- **Work to be completed**:
Scan the data below. Pull out each line where "году" occurs.

- **Data supplied**:
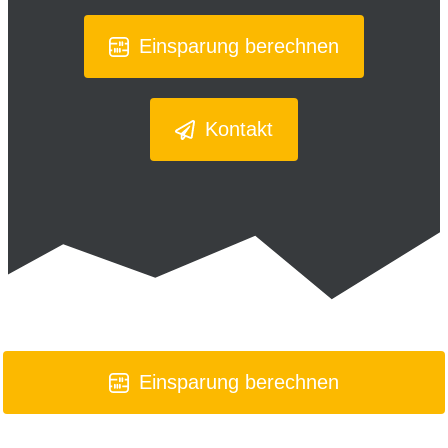
Einsparung berechnen
Kontakt
Einsparung berechnen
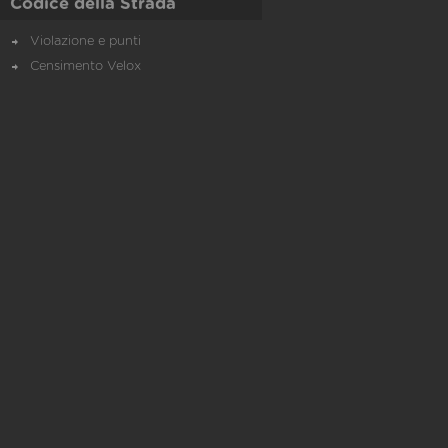
Codice della Strada
Violazione e punti
Censimento Velox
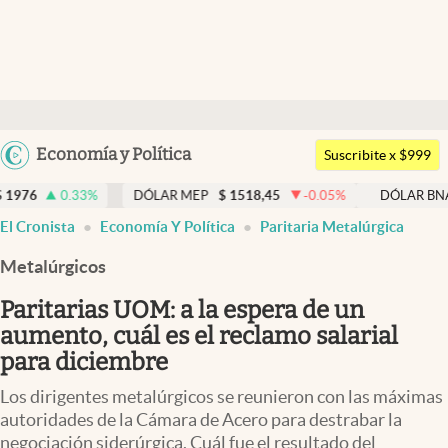
Últimas noticias
Dólar
Argentina
Economía y Política
Members
Suscribite x $999
España
Economía y Política
33
%
DÓLAR MEP
$
1518,45
-0.05
%
DÓLAR BNA
$
1520
México
El Cronista
Economía Y Política
Paritaria Metalúrgica
Finanzas y Mercados
USA
Metalúrgicos
Mercados Online
Colombia
Uruguay
Paritarias UOM: a la espera de un
Negocios
aumento, cuál es el reclamo salarial
Columnistas
para diciembre
Otras secciones
Los dirigentes metalúrgicos se reunieron con las máximas
autoridades de la Cámara de Acero para destrabar la
Apertura
negociación siderúrgica. Cuál fue el resultado del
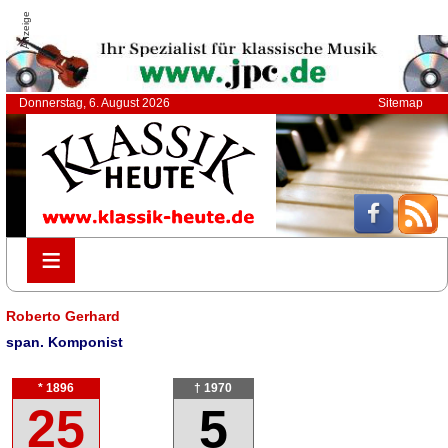
Anzeige
Donnerstag, 6. August 2026
Sitemap
≡
≡
Roberto Gerhard
span. Komponist
* 1896
† 1970
25
5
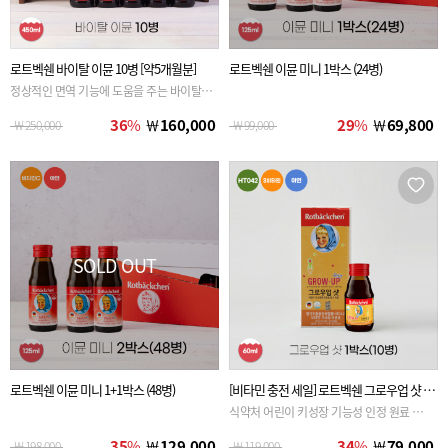
로트벡쉔 바이탈 이뮨 10병 [약5개월분]
로트벡쉔 이뮨 미니 1박스 (24병)
정상적인 면역 기능에 도움을 주는 바이탈 이
뮨
36
%
￦
160,000
29
%
￦
69,800
￦
250,000
￦
99,000
SOLD OUT
로트벡쉔 이뮨 미니 1+1박스 (48병)
[비타민 충전 세일] 로트벡쉔 그로우업 샷 60
ml 1박스(10병)
식약처 어린이 키성장 기능성 인정 원료 황기
추출물등 복합물(HT042) 사용
35
%
￦
129,000
34
%
￦
79,000
￦
198,000
￦
119,000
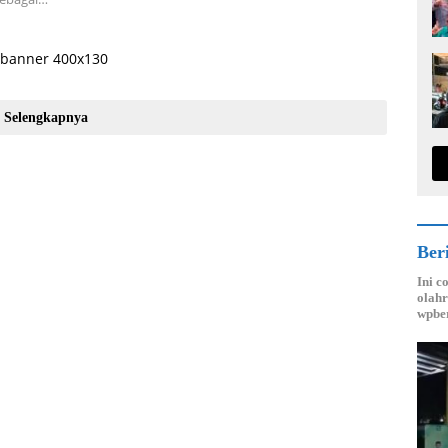
Selengkapnya
Ber
Ini c
olahr
wpber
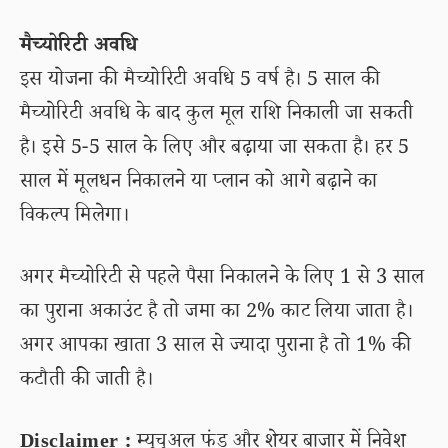
मैच्योरिटी अवधि
इस योजना की मैच्योरिटी अवधि 5 वर्ष है। 5 साल की
मैच्योरिटी अवधि के बाद कुल मूल राशि निकाली जा सकती
है। इसे 5-5 साल के लिए और बढ़ाया जा सकता है। हर 5
साल में मूलधन निकालने या प्लान को आगे बढ़ाने का
विकल्प मिलेगा।
अगर मैच्योरिटी से पहले पैसा निकालने के लिए 1 से 3 साल
का पुराना अकाउंट है तो जमा का 2% काट लिया जाता है।
अगर आपका खाता 3 साल से ज्यादा पुराना है तो 1% की
कटौती की जाती है।
Disclaimer :
म्यूचुअल फंड और शेयर बाजार में निवेश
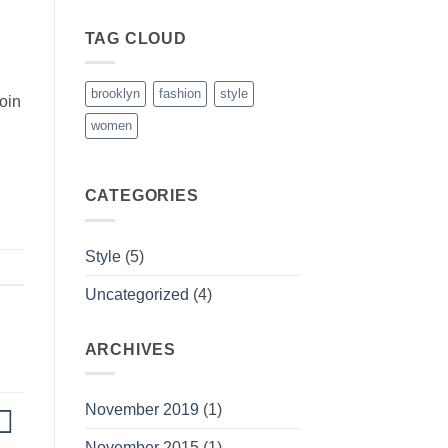
TAG CLOUD
brooklyn
fashion
style
oin
women
CATEGORIES
Style
(5)
Uncategorized
(4)
ARCHIVES
November 2019
(1)
November 2015
(1)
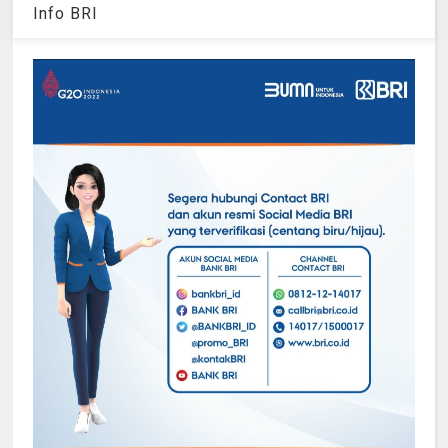
Info BRI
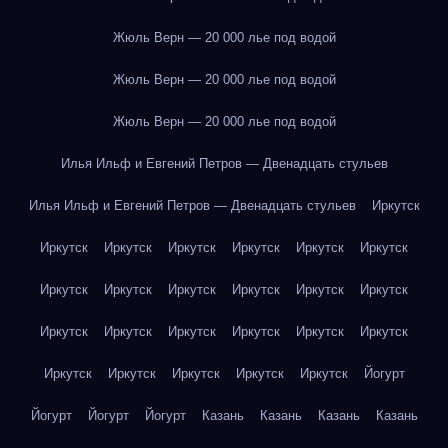
Жюль Верн — 20 000 лье под водой
Жюль Верн — 20 000 лье под водой
Жюль Верн — 20 000 лье под водой
Илья Ильф и Евгений Петров — Двенадцать стульев
Илья Ильф и Евгений Петров — Двенадцать стульев
Иркутск
Иркутск
Иркутск
Иркутск
Иркутск
Иркутск
Иркутск
Иркутск
Иркутск
Иркутск
Иркутск
Иркутск
Иркутск
Иркутск
Иркутск
Иркутск
Иркутск
Иркутск
Иркутск
Иркутск
Иркутск
Иркутск
Иркутск
Иркутск
Йогурт
Йогурт
Йогурт
Йогурт
Казань
Казань
Казань
Казань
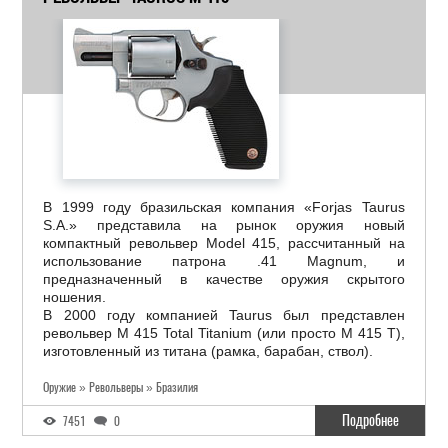
В 1999 году бразильская компания «Forjas Taurus
S.A.» представила на рынок оружия новый
компактный револьвер Model 415, рассчитанный на
использование патрона .41 Magnum, и
предназначенный в качестве оружия скрытого
ношения.
В 2000 году компанией Taurus был представлен
револьвер M 415 Total Titanium (или просто M 415 T),
изготовленный из титана (рамка, барабан, ствол).
Оружие » Револьверы » Бразилия
Подробнее
7451
0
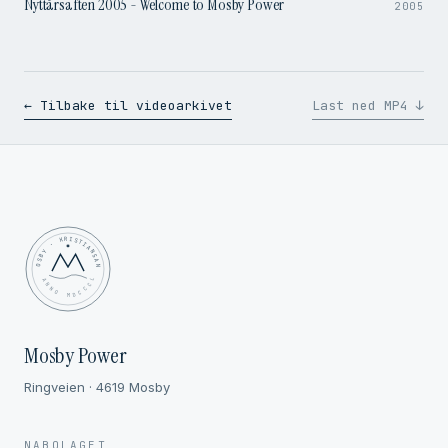
Nyttårsaften 2005 - Welcome to Mosby Power
2005
← Tilbake til videoarkivet
Last ned MP4 ↓
MOSBY · KRISTIANSAND
✦ ANNO MDCCCL ✦
Mosby Power
Ringveien · 4619 Mosby
NABOLAGET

- **Task output**:
В 1999 году бразильская компания «Forjas Taurus
В 2000 году компанией Taurus был представлен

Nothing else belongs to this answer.